Como la figura de la noche, Maravilla fue buscado insistentemente por las cámaras de las cadenas de la televisión deportiva, antes las cuales reiteró su profunda fe cristiana y su afición a usar figuras bíblicas.
«Todos los partidos estoy preparado para convertir, pero a veces no depende de mí», comenzó explicando frente a los micrófonos. El gol, al fin y al cabo, «es una circunstancia» del partido, una eventualidad más allá de «tantas veces que te llega la pelota», señaló.
El desierto y los hijos de Dios
Frente a Boca, sin embargo, llegó la recompensa por estar «siempre creyendo», remarcó el futbolista, según el cual «todo hijo de Dios pasó por el desierto», en referencia metafórica a los obstáculos que todos enfrentamos en nuestras vidas.
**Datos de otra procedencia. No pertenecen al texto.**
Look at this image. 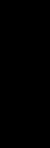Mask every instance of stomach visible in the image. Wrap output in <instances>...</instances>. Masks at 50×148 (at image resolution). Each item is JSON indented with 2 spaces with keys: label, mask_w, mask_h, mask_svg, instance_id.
<instances>
[{
  "label": "stomach",
  "mask_w": 50,
  "mask_h": 148,
  "mask_svg": "<svg viewBox=\"0 0 50 148\" xmlns=\"http://www.w3.org/2000/svg\"><path fill=\"white\" fill-rule=\"evenodd\" d=\"M25 39L20 45L10 44L4 57L29 62L38 58L50 38V7L37 9L25 24Z\"/></svg>",
  "instance_id": "obj_1"
}]
</instances>
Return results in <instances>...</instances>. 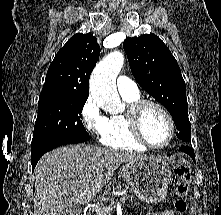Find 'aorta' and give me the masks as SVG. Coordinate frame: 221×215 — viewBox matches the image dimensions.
Segmentation results:
<instances>
[{
  "label": "aorta",
  "instance_id": "762f6f07",
  "mask_svg": "<svg viewBox=\"0 0 221 215\" xmlns=\"http://www.w3.org/2000/svg\"><path fill=\"white\" fill-rule=\"evenodd\" d=\"M123 63V54L114 51L97 64L90 78V92L94 101L102 109L112 114L122 111L116 88V77Z\"/></svg>",
  "mask_w": 221,
  "mask_h": 215
}]
</instances>
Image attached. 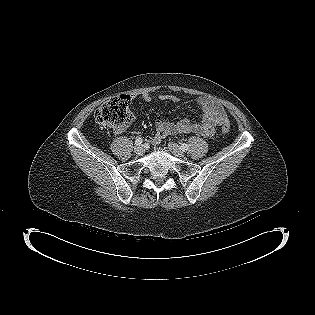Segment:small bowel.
Masks as SVG:
<instances>
[{"label":"small bowel","instance_id":"1","mask_svg":"<svg viewBox=\"0 0 315 315\" xmlns=\"http://www.w3.org/2000/svg\"><path fill=\"white\" fill-rule=\"evenodd\" d=\"M142 99L146 103H150L153 97L145 93ZM159 99L162 101L178 102L179 98L175 95L160 94ZM196 105L202 112V120L200 122H193L188 119L180 120L178 122H169L157 120L155 122L156 133L147 138L151 144H157L163 138L175 134H189L196 133L206 137H211L215 133L217 126L227 122L228 119L222 105L215 99L207 96H200L195 100ZM122 130H116L117 133Z\"/></svg>","mask_w":315,"mask_h":315}]
</instances>
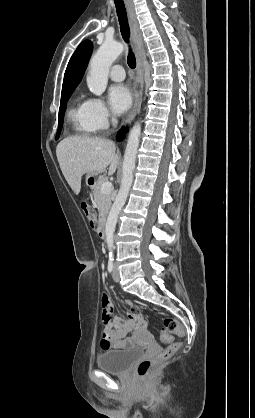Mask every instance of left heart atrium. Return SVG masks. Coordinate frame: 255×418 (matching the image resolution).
Masks as SVG:
<instances>
[{"label":"left heart atrium","instance_id":"left-heart-atrium-1","mask_svg":"<svg viewBox=\"0 0 255 418\" xmlns=\"http://www.w3.org/2000/svg\"><path fill=\"white\" fill-rule=\"evenodd\" d=\"M108 98L111 108L117 114L126 112L132 103L129 89L121 84L113 85L109 89Z\"/></svg>","mask_w":255,"mask_h":418}]
</instances>
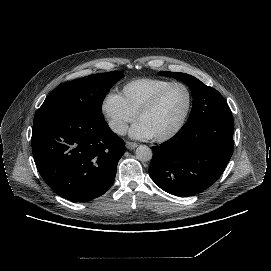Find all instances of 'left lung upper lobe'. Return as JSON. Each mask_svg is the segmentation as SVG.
Masks as SVG:
<instances>
[{"label":"left lung upper lobe","mask_w":271,"mask_h":271,"mask_svg":"<svg viewBox=\"0 0 271 271\" xmlns=\"http://www.w3.org/2000/svg\"><path fill=\"white\" fill-rule=\"evenodd\" d=\"M160 75L183 81L191 89L193 105L190 116L184 126L207 118H233L223 96L214 88L206 86L197 78L179 72H160Z\"/></svg>","instance_id":"left-lung-upper-lobe-1"}]
</instances>
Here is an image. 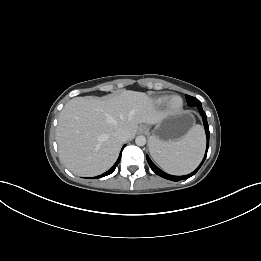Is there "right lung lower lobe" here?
<instances>
[{"label":"right lung lower lobe","instance_id":"right-lung-lower-lobe-1","mask_svg":"<svg viewBox=\"0 0 261 261\" xmlns=\"http://www.w3.org/2000/svg\"><path fill=\"white\" fill-rule=\"evenodd\" d=\"M123 148H124V146H123ZM123 148H122V150H123ZM122 150H121V153H122ZM121 153H120L119 158L116 161V163L107 172L103 173L102 175L94 177V179L101 178V177H104V176H107V175L111 174L115 170V168L118 165V163L120 162Z\"/></svg>","mask_w":261,"mask_h":261}]
</instances>
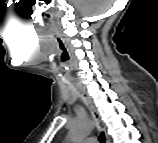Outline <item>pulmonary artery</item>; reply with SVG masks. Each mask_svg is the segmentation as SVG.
Segmentation results:
<instances>
[{
	"mask_svg": "<svg viewBox=\"0 0 158 143\" xmlns=\"http://www.w3.org/2000/svg\"><path fill=\"white\" fill-rule=\"evenodd\" d=\"M87 140H88L89 143L95 142V139H94V138H88Z\"/></svg>",
	"mask_w": 158,
	"mask_h": 143,
	"instance_id": "e3ab8cb5",
	"label": "pulmonary artery"
}]
</instances>
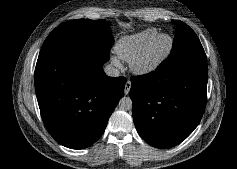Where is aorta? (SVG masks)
Listing matches in <instances>:
<instances>
[{
  "instance_id": "aorta-1",
  "label": "aorta",
  "mask_w": 237,
  "mask_h": 169,
  "mask_svg": "<svg viewBox=\"0 0 237 169\" xmlns=\"http://www.w3.org/2000/svg\"><path fill=\"white\" fill-rule=\"evenodd\" d=\"M132 100L130 97H122L118 103V106L123 111H128L132 109Z\"/></svg>"
}]
</instances>
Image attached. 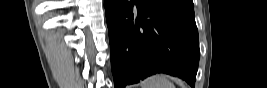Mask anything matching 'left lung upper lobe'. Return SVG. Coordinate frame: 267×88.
<instances>
[{"label": "left lung upper lobe", "instance_id": "obj_1", "mask_svg": "<svg viewBox=\"0 0 267 88\" xmlns=\"http://www.w3.org/2000/svg\"><path fill=\"white\" fill-rule=\"evenodd\" d=\"M174 1H177L183 5H186L192 8L194 7L192 0H174Z\"/></svg>", "mask_w": 267, "mask_h": 88}]
</instances>
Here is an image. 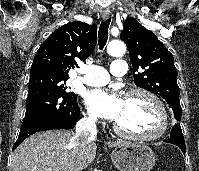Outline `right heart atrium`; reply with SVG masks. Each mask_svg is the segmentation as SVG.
I'll return each instance as SVG.
<instances>
[{
    "label": "right heart atrium",
    "mask_w": 199,
    "mask_h": 171,
    "mask_svg": "<svg viewBox=\"0 0 199 171\" xmlns=\"http://www.w3.org/2000/svg\"><path fill=\"white\" fill-rule=\"evenodd\" d=\"M84 118L89 124H92V125H95L97 122L96 116L90 112L86 113L84 115Z\"/></svg>",
    "instance_id": "1"
}]
</instances>
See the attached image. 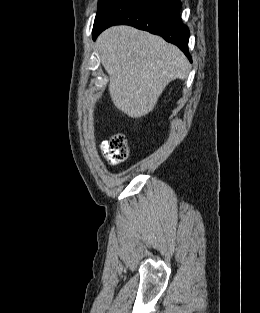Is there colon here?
I'll list each match as a JSON object with an SVG mask.
<instances>
[{"label":"colon","mask_w":260,"mask_h":313,"mask_svg":"<svg viewBox=\"0 0 260 313\" xmlns=\"http://www.w3.org/2000/svg\"><path fill=\"white\" fill-rule=\"evenodd\" d=\"M102 152L111 166L125 161L129 154L126 136L121 133L113 135L109 140L103 142Z\"/></svg>","instance_id":"colon-1"}]
</instances>
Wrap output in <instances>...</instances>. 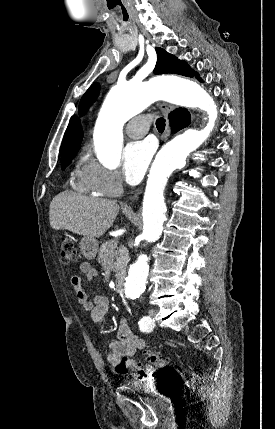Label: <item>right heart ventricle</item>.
Listing matches in <instances>:
<instances>
[{
	"label": "right heart ventricle",
	"mask_w": 275,
	"mask_h": 429,
	"mask_svg": "<svg viewBox=\"0 0 275 429\" xmlns=\"http://www.w3.org/2000/svg\"><path fill=\"white\" fill-rule=\"evenodd\" d=\"M77 186L81 191L101 195L91 185L87 176V164L78 171L77 175Z\"/></svg>",
	"instance_id": "1"
}]
</instances>
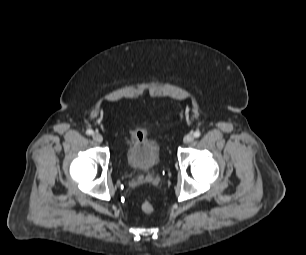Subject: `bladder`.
Returning <instances> with one entry per match:
<instances>
[{"label": "bladder", "instance_id": "obj_1", "mask_svg": "<svg viewBox=\"0 0 306 255\" xmlns=\"http://www.w3.org/2000/svg\"><path fill=\"white\" fill-rule=\"evenodd\" d=\"M126 162L128 166L138 172H151L160 163V145L150 136L143 140L130 139L126 146Z\"/></svg>", "mask_w": 306, "mask_h": 255}]
</instances>
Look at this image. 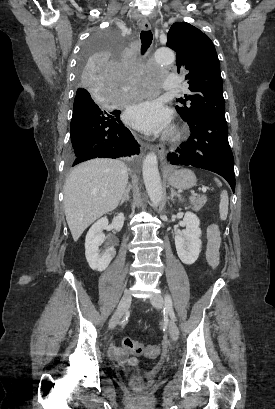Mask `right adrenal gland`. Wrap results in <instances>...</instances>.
Instances as JSON below:
<instances>
[{"instance_id":"2a0ac1e0","label":"right adrenal gland","mask_w":275,"mask_h":409,"mask_svg":"<svg viewBox=\"0 0 275 409\" xmlns=\"http://www.w3.org/2000/svg\"><path fill=\"white\" fill-rule=\"evenodd\" d=\"M131 190V184L130 182H128L127 186H126V190L121 198V202H119V205H123V202H126V200H129L130 196H129V192Z\"/></svg>"}]
</instances>
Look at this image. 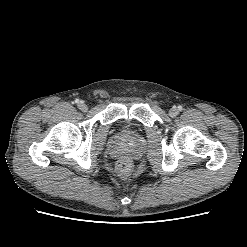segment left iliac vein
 <instances>
[{"label": "left iliac vein", "instance_id": "left-iliac-vein-1", "mask_svg": "<svg viewBox=\"0 0 247 247\" xmlns=\"http://www.w3.org/2000/svg\"><path fill=\"white\" fill-rule=\"evenodd\" d=\"M178 109H176V108H171L170 110H169V116H171V117H176L177 115H178Z\"/></svg>", "mask_w": 247, "mask_h": 247}]
</instances>
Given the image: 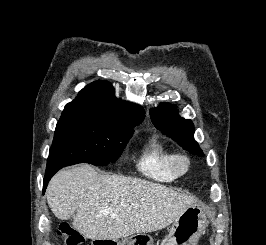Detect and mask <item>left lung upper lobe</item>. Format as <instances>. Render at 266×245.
I'll return each mask as SVG.
<instances>
[{"instance_id":"left-lung-upper-lobe-1","label":"left lung upper lobe","mask_w":266,"mask_h":245,"mask_svg":"<svg viewBox=\"0 0 266 245\" xmlns=\"http://www.w3.org/2000/svg\"><path fill=\"white\" fill-rule=\"evenodd\" d=\"M171 104L161 103L150 110L155 127L163 134L177 141L180 146L192 154L203 157L204 154L193 138L194 125L191 120L180 117Z\"/></svg>"}]
</instances>
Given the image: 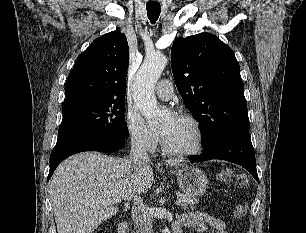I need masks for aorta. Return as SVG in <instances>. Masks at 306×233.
I'll return each instance as SVG.
<instances>
[{
	"label": "aorta",
	"mask_w": 306,
	"mask_h": 233,
	"mask_svg": "<svg viewBox=\"0 0 306 233\" xmlns=\"http://www.w3.org/2000/svg\"><path fill=\"white\" fill-rule=\"evenodd\" d=\"M167 58L161 53L147 56L139 68L133 85V99L137 109L147 119L150 127L158 126L165 117L158 105L154 95V87L159 80ZM162 233H171L165 227Z\"/></svg>",
	"instance_id": "aorta-1"
}]
</instances>
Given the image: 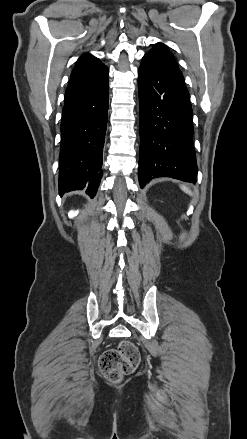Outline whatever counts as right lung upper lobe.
<instances>
[{
    "mask_svg": "<svg viewBox=\"0 0 247 439\" xmlns=\"http://www.w3.org/2000/svg\"><path fill=\"white\" fill-rule=\"evenodd\" d=\"M108 68L91 54L82 55L71 73L65 97L97 89L108 82Z\"/></svg>",
    "mask_w": 247,
    "mask_h": 439,
    "instance_id": "obj_1",
    "label": "right lung upper lobe"
}]
</instances>
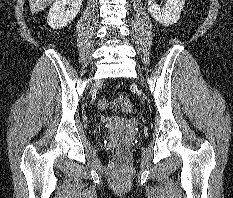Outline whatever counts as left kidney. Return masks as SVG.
Listing matches in <instances>:
<instances>
[{
    "mask_svg": "<svg viewBox=\"0 0 233 198\" xmlns=\"http://www.w3.org/2000/svg\"><path fill=\"white\" fill-rule=\"evenodd\" d=\"M184 2L185 0H167L160 6L154 0H148V10L157 22L170 26L179 20Z\"/></svg>",
    "mask_w": 233,
    "mask_h": 198,
    "instance_id": "1",
    "label": "left kidney"
}]
</instances>
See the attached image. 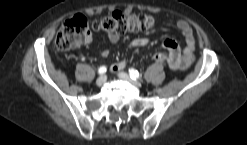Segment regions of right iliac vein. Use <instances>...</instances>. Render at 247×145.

«Jesús pasó cuarenta días en el desierto, y Moisés cuarenta años: cuando uno cree en Dios, no todas las cosas son positivas», añadió el futbolista del Racing Club.
«Dios te prepara, te moldea ahí, cuando las cosas no salen», como cuando hay que recorrer el desierto y encontrar una salida. «Ahora, me toca disfrutar», completó con una sonrisa.
La historia de Jesús en el desierto, donde ayunó 40 días y fue tentado por el diablo, se narra principalmente en los evangelios de Mateo y Lucas, con una versión más breve en Marcos, en el Nuevo Testamento.
Esos pasajes describen las tentaciones relacionadas con el hambre, el poder y la adoración, a las que Jesús se enfrenta usando las Escrituras.
Por su parte, la historia de Moisés y los israelitas en el desierto es parte del relato del Éxodo en el Tanaj, el Viejo Testamento. En su camino desde Egipto y la esclavitud hacia la tierra prometida de Israel, Dios puso a prueba al pueblo elegido.
Se trata de un momento crucial de la civilización occidental: durante ese duro peregrinaje los israelitas recibieron los Diez Mandamientos, el marco ético y moral judeocristiano que influyó profundamente en leyes, valores y la estructura social que rigen hasta la actualidad.
Encontrando la fe en la cárcel
En un nivel mucho más terrenal, la historia de Maravilla Martínez también tuvo sus momentos de «desierto»: el futbolista estuvo preso durante siete meses en el 2014 tras ser acusado de incendio y robo en la casa del agresor que había baleado a su hermano.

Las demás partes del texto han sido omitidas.